Abbreviation: IQR, interquartile range.

^aClose contacts met for the “first time today.”

^bP values (Kruskal-Wallis analysis of variance by ranks) indicate whether a significant difference between median numbers or ages of contacts exists across a given category (age group, gender, employment status, level of schooling, or day of survey).

^cParticipants were regarded as unemployed if they were older than age 18 years and not employed.

^dParticipants were regarded as school nonattendees if they were aged 18 years or younger and were not attending crèche, primary school, secondary school, or a tertiary educational institution.

Number of reported contacts

The number and duration of 571 participants’ contacts were categorized into close (types I + II) or casual (type III), within or outside of the study community, and indoors or outdoors (Figure 1). Participants reported 29,125 contacts, of which 12,946 (44.4%) were close and 16,179 (55.6%) were casual. Of close contacts, 10,633 (82.1%) occurred within the community and 7,903 (61.0%) involved physical touch (type I). A total of 6,455 (81.7%) physical contacts took place within the community. Casual contacts (type III) accounted for 16,179 (64.5%) of all indoor contacts, with 7,465 (46.1%) occurring within the community.

Figure 1.

Number and duration of 571 participants’ contacts, categorized as close (types I + II) or casual (type III) within or outside of the study community (a South African township) and indoors or outdoors, 2010. Close contacts were further stratified into those involving physical contact (type I) or 2-way conversation of 3 or more words without physical contact (type II). Casual contacts (type III) were defined as those people sharing an indoor space but not satisfying the criteria for a close contact. For 2 locations, indoors or outdoors was not specified; the first was within the community, lasting 90 minutes, with 4 close contacts (2 touched (type I), 2 not touched (type II)) and 0 casual contacts (type III), and the second was outside the community, lasting 360 minutes, with 2 close contacts (0 touched (type I), 2 not touched (type II)) and 0 casual contacts (type III).

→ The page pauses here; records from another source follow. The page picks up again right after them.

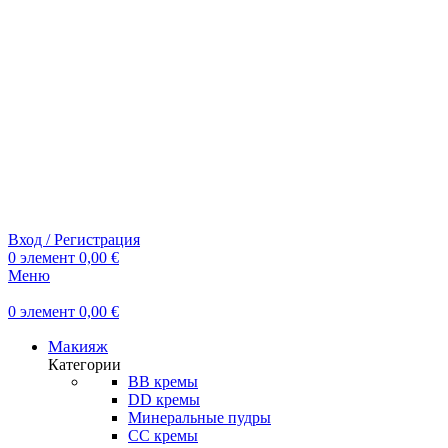
Вход / Регистрация
0
элемент
0,00
€
Меню
0
элемент
0,00
€
Макияж
Категории
BB кремы
DD кремы
Минеральные пудры
СС кремы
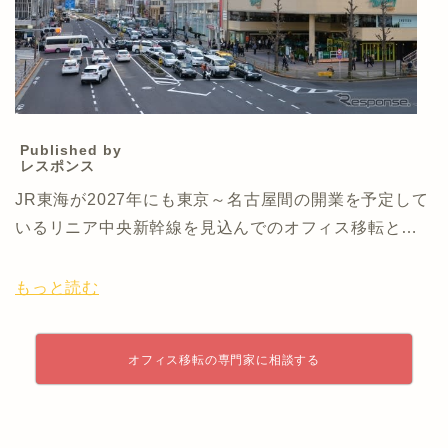
Published by
レスポンス
JR東海が2027年にも東京～名古屋間の開業を予定して
いるリニア中央新幹線を見込んでのオフィス移転と…
もっと読む
オフィス移転の専門家に相談する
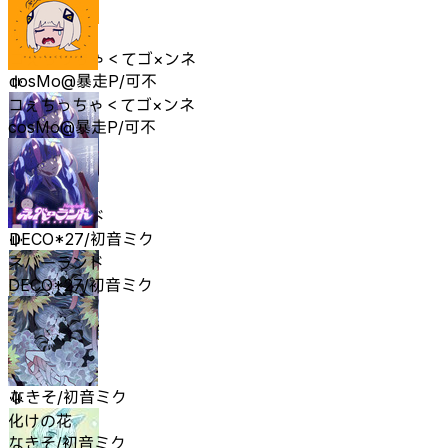
コぇちっちゃ＜てゴ×ンネ
cosMo@暴走P/可不
コぇちっちゃ＜てゴ×ンネ
cosMo@暴走P/可不
ネバーランド
DECO*27/初音ミク
ネバーランド
DECO*27/初音ミク
化けの花
なきそ/初音ミク
化けの花
なきそ/初音ミク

Close and physical contacts

The median number of close contacts (types I + II) per participant was associated with participant age, gender, employment status, and level of schooling, but not day of diary completion (Table 1). Participants aged 10–14 years were the most socially active, recording 27 close contacts and 14 physical (type I) contacts per day. Mean numbers of close (types I + II) and physical (type I) contacts per participant by 5-year age stratum (Web Figure 1) demonstrated strong age-associative behavior (meeting people of similar age as oneself) among adolescent and young adult participants. Participants aged 5–9, 10–14, and 15–19 years recorded the highest proportions of age-associative close contacts, at 41.6%, 43.2%, and 43.2%, respectively. Similarly, the proportion of age-associative physical contacts peaked in the same respective participant age strata at 41.8%, 42.5%, and 39.9%. Among other age groups, age-associative mixing was greatly reduced.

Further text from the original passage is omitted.